> **What you have to do**: Look through the records that follow. Copy every line containing the word "Consonantia".

[Entries taken from a collection]
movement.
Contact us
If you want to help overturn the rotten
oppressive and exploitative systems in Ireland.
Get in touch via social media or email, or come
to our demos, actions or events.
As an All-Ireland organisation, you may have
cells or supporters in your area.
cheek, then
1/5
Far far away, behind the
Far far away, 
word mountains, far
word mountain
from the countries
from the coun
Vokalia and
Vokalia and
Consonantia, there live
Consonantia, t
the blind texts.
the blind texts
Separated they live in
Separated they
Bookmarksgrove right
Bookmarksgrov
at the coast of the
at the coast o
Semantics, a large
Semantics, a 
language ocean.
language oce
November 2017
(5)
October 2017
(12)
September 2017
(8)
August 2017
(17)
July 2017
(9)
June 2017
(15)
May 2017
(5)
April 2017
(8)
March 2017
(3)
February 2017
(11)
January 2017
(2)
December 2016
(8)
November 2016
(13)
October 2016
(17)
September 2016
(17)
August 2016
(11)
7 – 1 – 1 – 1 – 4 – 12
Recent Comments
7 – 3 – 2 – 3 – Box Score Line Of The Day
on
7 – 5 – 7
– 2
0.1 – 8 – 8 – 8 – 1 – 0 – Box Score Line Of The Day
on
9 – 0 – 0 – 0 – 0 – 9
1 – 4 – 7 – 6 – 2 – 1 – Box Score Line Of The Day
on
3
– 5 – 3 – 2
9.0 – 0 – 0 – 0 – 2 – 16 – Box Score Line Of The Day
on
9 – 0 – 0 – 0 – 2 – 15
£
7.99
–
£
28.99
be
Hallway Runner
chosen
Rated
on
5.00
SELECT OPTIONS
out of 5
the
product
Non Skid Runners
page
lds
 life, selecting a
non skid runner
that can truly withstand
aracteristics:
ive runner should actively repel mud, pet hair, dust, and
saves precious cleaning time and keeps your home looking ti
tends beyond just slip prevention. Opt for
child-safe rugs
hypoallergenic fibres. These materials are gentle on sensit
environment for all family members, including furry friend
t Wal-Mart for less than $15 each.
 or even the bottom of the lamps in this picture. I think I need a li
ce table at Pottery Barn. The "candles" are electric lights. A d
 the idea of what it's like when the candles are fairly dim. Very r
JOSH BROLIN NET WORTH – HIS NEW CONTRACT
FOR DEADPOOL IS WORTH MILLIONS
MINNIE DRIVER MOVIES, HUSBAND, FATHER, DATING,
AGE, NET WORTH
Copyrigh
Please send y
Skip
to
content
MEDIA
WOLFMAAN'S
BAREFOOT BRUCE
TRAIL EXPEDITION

> **Solved exercise**:
Consonantia, there live
Consonantia, t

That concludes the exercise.